A good first step toward solving the water crisis would be to replace flush toilets with stand-alone dry-composting toilets. Many clean, odor-free composting toilets are already on the market.

"Correctly managed, these provide cost-free, pathogen-free fertilizer," EcoForum reports. "Many Far Eastern societies have used dry toilets for centuries and . . . have been remarkably free of the fecal-borne epidemics that have plagued Western history."

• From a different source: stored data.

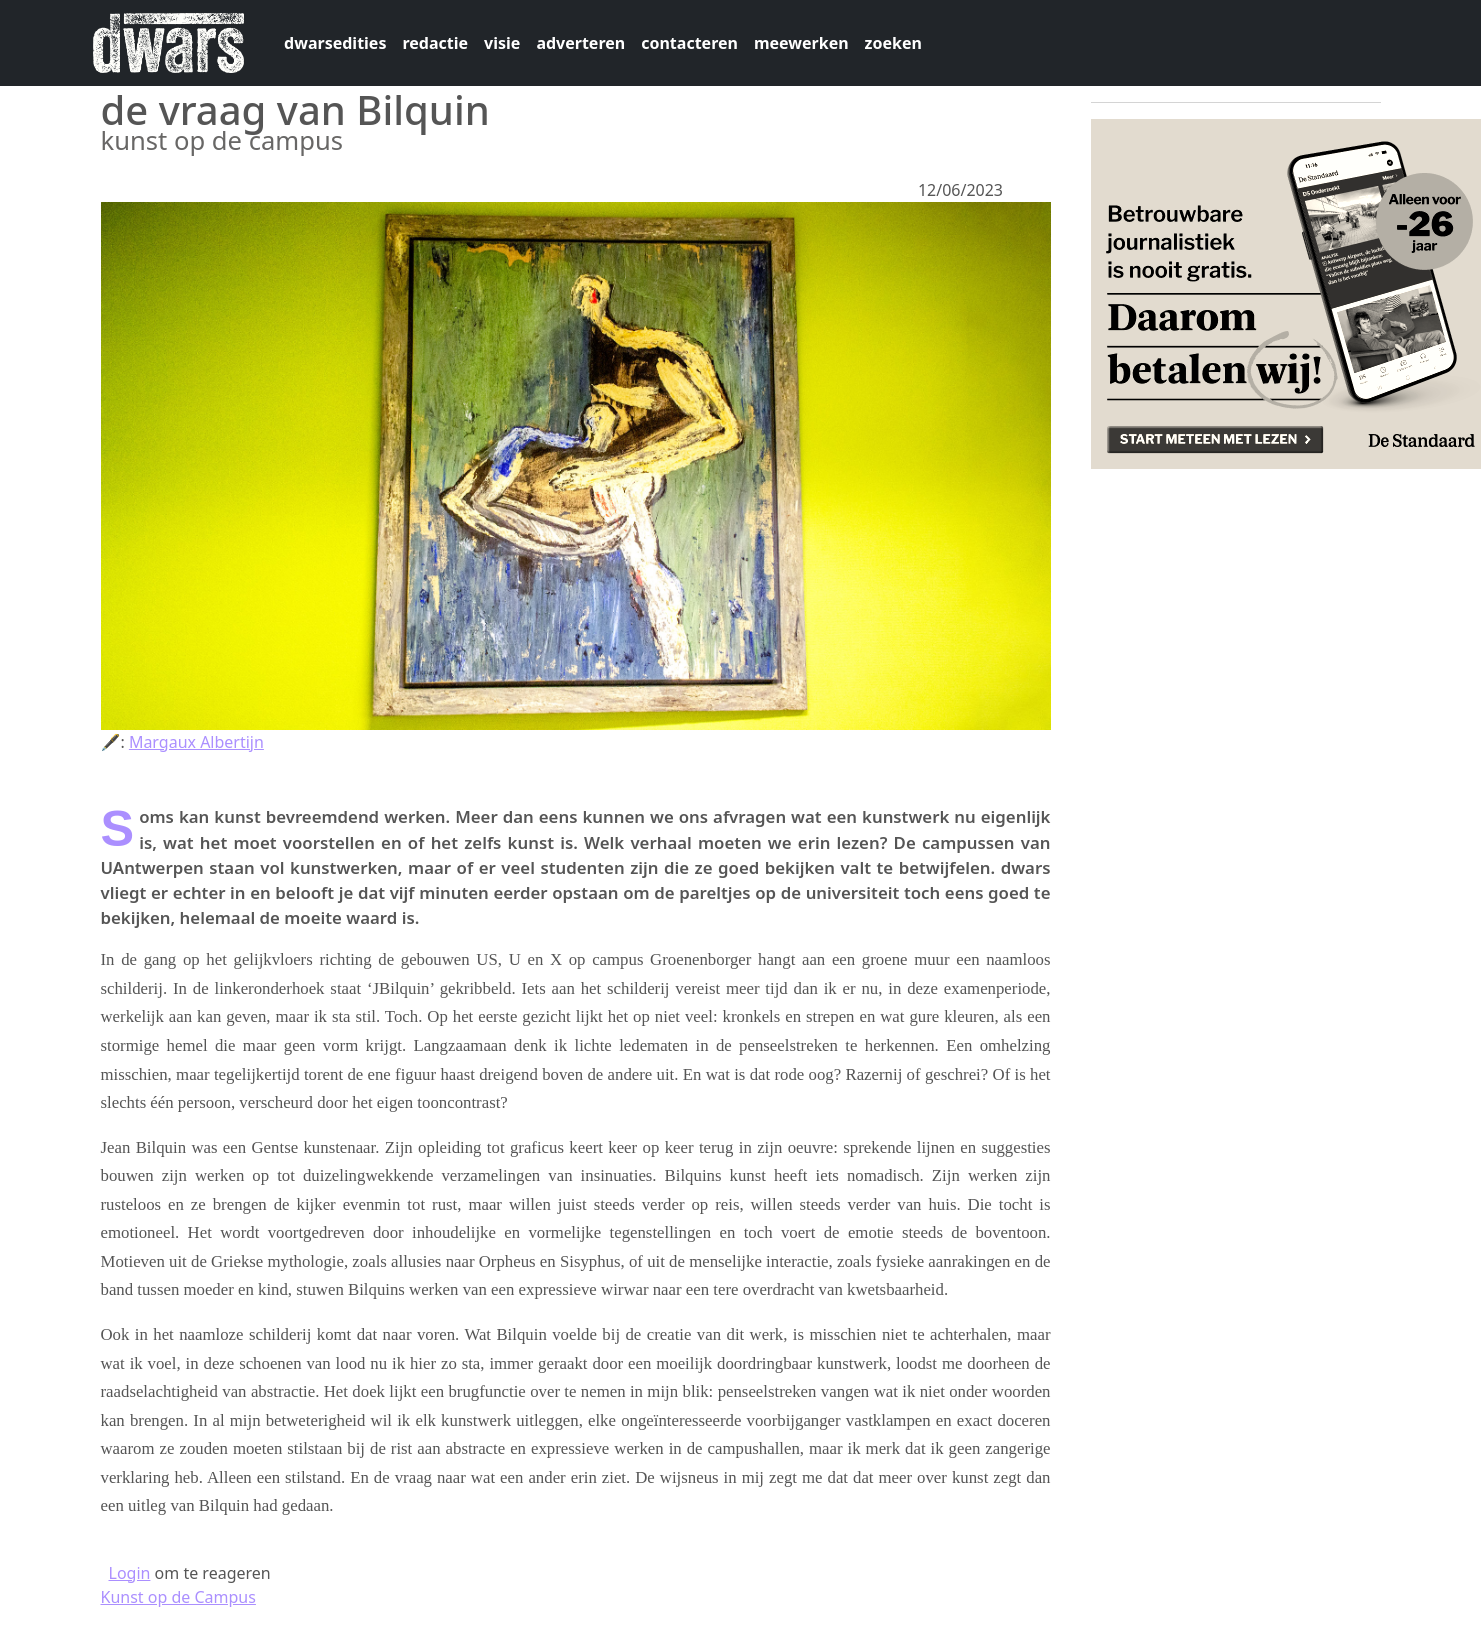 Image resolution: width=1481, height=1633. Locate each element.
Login (130, 1573)
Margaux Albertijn (196, 742)
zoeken (893, 43)
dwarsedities (335, 43)
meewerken (801, 43)
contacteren (689, 43)
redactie (435, 43)
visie (502, 43)
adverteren (580, 43)
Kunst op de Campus (178, 1597) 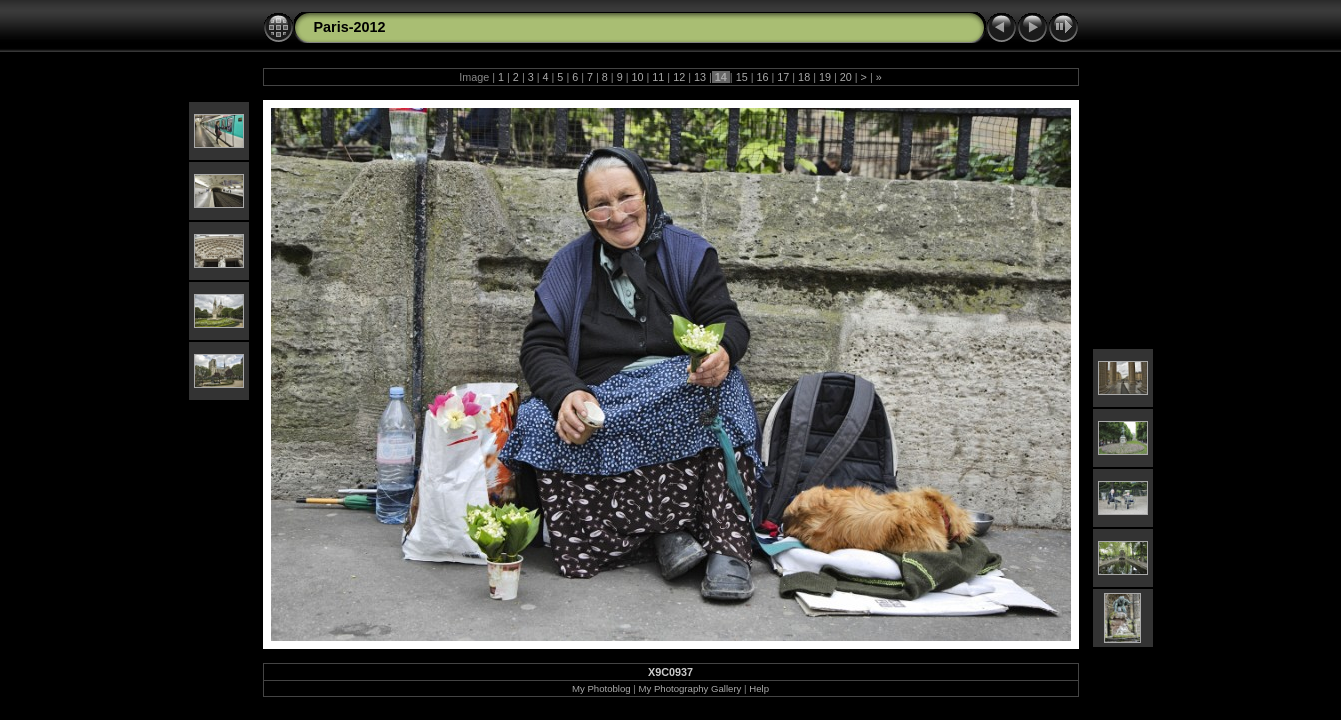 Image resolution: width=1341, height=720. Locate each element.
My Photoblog (601, 688)
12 (679, 77)
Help (759, 688)
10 (638, 77)
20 (846, 77)
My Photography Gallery (690, 688)
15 (742, 77)
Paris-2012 (350, 27)
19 (825, 77)
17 (783, 77)
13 (700, 77)
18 (804, 77)
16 (762, 77)
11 (658, 77)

Redesigning urban landscapes to incorporate rain-catchment areas could help, too. Harvesting rainwater flowing off rooftops provides another time-tested path to local water independence.

Water harvesting, long practiced in the underdeveloped world, is undergoing a renaissance in modern cities from Tokyo to Austin, Texas, where both the University of Texas and the National Wildflower Research Center have incorporated rain tanks.

"Everyone already is drinking rainwater," notes Austin resident Mike McElveen. "The difference is how far the raindrop travels before we drink it." McElveen collects his water pure and straight from the sky and stores it in a 10,700-gallon home-built tank.

A note of caution: In some parts of the world, agricultural and industrial pollution has poisoned the rain. National Wildlife Federation tests revealed that rain and snow falling over Chicago and other Midwest cities can contain mercury concentrations 42 to 65 times higher than the EPA's recommended safety levels. Coal-burning powerplants and municipal incinerators are responsible for most of this mercury pollution.